This morning we're flagging JPMorgan, Bank of America, and Citigroup (Scores: 94) as shorts on sentiment. All three bulge bracket/money center banks have the highest sell side ratings combined with low levels of short interest which historically have made them underperformers according to our score.
We are publishing our updated Hedgeye Financials Sentiment Scoreboard in conjunction with the release of the latest short interest data last night. Our Scoreboard now evaluates over 300 companies across the Financials complex.
The Scoreboard combines buyside and sell-side sentiment measures. It standardizes those measures to an index of 0-100, where 100 is the best possible sentiment ranking and 0 is the worst. Our analysis shows that a contrarian strategy can be employed successfully by taking the other side of stocks with extreme readings in sentiment, either bullish or bearish. Once sentiment reaches these extreme levels, it becomes a very asymmetric setup wherein expectations become too high or too low.
We’ve quantified the tipping points for high and low sentiment. Specifically, we've found that scores of 20 or lower have a positive, average expected return while scores of 90 or greater are more likely to underperform.

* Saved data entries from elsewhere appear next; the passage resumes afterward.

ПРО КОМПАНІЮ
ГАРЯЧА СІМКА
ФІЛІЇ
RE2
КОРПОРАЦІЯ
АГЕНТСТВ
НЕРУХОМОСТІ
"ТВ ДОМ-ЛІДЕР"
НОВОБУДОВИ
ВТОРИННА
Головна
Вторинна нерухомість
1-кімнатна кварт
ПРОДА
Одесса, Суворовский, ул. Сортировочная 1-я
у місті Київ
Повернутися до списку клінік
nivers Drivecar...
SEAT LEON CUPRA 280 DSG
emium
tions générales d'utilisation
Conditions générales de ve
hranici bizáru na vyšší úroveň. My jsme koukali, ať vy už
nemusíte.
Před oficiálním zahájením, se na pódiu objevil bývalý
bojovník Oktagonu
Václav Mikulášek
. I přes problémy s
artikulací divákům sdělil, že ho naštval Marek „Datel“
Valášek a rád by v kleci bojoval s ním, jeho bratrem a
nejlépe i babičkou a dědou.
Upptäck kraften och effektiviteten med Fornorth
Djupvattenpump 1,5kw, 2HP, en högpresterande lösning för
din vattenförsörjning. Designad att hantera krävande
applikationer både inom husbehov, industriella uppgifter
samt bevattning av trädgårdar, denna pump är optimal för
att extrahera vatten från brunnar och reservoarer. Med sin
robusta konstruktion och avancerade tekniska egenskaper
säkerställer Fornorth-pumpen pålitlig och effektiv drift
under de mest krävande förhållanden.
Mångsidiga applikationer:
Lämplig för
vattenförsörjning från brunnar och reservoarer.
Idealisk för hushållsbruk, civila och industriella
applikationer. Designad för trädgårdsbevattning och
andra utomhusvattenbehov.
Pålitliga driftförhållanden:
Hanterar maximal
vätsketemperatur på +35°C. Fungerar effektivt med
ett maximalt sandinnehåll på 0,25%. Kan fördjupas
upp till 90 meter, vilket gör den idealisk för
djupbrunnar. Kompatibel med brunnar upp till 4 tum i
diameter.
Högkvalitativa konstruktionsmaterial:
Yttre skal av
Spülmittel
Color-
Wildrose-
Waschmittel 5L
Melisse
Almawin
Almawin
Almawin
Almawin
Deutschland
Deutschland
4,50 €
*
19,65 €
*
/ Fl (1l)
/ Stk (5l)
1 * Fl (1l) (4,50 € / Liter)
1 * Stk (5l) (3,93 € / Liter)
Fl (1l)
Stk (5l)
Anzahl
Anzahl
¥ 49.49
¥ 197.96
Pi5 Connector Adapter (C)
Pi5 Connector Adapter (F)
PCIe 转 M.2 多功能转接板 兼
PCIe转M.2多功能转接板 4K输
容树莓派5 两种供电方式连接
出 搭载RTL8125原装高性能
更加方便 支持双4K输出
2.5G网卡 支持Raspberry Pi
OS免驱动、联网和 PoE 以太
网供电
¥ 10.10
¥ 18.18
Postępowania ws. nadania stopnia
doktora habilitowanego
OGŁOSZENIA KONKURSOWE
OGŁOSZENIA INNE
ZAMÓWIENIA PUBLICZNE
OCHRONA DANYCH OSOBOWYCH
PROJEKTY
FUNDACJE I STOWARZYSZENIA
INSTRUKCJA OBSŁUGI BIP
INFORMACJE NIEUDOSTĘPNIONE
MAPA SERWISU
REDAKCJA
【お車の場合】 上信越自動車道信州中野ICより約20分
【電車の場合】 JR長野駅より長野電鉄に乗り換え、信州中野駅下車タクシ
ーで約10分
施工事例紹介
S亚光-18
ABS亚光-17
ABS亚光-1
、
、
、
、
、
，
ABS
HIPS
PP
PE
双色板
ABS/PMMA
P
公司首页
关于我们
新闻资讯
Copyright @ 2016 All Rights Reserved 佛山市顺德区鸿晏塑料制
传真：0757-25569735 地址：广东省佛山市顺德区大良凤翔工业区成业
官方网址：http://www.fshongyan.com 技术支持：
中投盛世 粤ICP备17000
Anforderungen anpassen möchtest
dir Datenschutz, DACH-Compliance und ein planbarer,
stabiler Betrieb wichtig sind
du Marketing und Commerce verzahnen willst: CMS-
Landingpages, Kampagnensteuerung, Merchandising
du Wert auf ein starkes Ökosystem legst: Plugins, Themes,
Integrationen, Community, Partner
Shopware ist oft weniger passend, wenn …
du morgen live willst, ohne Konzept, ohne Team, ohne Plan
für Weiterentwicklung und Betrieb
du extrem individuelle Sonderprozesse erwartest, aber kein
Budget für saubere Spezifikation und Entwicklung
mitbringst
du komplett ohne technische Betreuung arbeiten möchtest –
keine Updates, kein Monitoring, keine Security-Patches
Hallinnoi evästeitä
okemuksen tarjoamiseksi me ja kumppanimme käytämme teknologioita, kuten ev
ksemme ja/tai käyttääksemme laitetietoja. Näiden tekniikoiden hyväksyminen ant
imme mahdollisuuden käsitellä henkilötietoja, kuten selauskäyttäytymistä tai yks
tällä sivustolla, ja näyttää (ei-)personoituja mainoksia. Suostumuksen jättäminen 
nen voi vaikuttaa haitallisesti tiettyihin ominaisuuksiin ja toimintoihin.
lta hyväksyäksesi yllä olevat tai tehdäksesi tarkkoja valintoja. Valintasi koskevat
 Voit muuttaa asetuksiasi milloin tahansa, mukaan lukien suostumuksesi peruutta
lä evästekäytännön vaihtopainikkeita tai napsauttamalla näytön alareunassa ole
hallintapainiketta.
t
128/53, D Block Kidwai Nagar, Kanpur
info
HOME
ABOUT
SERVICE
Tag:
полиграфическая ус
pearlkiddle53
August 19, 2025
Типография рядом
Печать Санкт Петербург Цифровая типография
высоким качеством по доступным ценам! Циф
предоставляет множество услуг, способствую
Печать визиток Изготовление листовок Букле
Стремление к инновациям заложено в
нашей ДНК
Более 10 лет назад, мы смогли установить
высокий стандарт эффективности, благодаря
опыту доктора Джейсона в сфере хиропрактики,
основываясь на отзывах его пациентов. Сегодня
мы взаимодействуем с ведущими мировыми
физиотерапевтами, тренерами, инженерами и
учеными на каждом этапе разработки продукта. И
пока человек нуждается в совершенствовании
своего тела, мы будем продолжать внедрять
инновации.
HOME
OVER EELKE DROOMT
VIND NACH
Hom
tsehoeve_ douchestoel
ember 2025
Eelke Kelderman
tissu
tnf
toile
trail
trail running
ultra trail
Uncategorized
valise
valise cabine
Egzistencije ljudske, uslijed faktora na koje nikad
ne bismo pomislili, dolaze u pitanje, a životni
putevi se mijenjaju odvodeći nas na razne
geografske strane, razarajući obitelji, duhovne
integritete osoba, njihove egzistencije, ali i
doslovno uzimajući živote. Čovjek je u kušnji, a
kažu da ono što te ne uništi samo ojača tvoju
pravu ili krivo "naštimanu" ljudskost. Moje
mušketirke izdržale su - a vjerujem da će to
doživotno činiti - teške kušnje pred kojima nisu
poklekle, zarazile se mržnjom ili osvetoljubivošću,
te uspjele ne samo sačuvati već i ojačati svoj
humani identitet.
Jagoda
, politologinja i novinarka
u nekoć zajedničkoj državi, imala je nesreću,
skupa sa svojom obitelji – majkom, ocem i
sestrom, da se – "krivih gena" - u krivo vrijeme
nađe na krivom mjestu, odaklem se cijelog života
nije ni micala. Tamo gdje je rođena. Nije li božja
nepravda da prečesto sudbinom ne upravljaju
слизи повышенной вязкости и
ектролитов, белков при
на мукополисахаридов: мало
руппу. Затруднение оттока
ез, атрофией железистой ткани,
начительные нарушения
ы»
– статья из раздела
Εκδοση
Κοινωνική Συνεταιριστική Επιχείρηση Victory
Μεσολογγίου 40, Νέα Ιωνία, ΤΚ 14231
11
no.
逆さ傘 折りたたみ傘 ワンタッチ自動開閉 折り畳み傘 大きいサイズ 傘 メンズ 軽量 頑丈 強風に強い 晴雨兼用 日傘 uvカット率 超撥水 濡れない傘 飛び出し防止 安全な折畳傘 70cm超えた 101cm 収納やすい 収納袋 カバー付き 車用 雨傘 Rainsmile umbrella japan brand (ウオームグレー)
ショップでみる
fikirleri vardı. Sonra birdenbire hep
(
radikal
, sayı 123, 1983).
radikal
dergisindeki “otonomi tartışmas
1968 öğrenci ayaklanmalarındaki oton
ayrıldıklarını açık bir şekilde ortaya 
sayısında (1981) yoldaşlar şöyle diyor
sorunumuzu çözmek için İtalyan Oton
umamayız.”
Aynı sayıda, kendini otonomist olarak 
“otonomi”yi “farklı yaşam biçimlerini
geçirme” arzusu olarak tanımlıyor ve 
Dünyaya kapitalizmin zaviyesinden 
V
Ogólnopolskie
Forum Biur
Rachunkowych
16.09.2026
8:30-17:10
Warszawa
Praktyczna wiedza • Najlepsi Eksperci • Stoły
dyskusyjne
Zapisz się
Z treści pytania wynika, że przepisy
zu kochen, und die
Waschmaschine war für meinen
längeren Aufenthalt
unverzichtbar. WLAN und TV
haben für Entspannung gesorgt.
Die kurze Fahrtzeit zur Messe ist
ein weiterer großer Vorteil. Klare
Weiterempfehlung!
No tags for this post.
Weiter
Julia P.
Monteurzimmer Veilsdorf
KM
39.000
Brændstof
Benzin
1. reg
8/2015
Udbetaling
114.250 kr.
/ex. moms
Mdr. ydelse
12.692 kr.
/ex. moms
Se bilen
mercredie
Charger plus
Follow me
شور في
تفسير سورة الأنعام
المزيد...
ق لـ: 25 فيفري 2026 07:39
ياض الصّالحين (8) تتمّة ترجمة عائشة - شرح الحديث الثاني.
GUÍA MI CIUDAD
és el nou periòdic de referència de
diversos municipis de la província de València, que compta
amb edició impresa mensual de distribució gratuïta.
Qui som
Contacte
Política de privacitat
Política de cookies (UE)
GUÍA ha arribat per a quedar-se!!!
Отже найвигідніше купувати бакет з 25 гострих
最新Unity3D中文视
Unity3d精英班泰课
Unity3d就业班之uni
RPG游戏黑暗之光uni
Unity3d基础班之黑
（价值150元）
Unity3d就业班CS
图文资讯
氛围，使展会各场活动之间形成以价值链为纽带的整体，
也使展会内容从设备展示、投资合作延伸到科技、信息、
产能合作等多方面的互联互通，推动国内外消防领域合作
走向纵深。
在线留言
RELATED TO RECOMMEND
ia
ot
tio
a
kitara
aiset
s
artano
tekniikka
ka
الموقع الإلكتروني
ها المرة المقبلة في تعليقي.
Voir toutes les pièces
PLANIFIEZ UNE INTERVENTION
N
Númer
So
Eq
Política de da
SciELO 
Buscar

Specifically, our backtest of 10,400 observations over a 10-year period found that stocks with scores of 0-10 went on to produce an average absolute return of +23.9% over the following 12-month period. Scores of 10-20 produced an average absolute return of +11.9%. At the other end of the spectrum, stocks with sentiment scores of 90-100 produced average negative absolute returns of -10.3% over the following 12-months.
The first table below breaks the 300 companies into a few major categories and ranks all the components on a relative basis. The second table breaks the group into smaller subsectors and again gives them relative rankings within those subsectors.
The following is an excerpt from our 90 page black book entitled “Betting Against the Herd: Generating Alpha From Sentiment Extremes Across Financials.”
Let us know if you would like to receive a copy of our black book, which explains this system and its applications.
BUYS / LONGS: Financials with extremely low sentiment readings of 20 and below on our index (0-100) show strong average outperformance in absolute and relative terms across 3, 6 and 12 month subsequent durations. Stocks with sentiment ratings of 20 or lower rise an average of +15.1% over the next 12 months in absolute terms.
SELLS / SHORTS: Financials with extremely high sentiment readings of 90 and above on our proprietary sentiment index (0-100) demonstrate a marked tendency to underperform in absolute and relative terms across 3, 6 and 12 month subsequent durations. Stocks with sentiment ratings of 90 or greater fall in value an average of -10.3% over the next 12 months in absolute terms.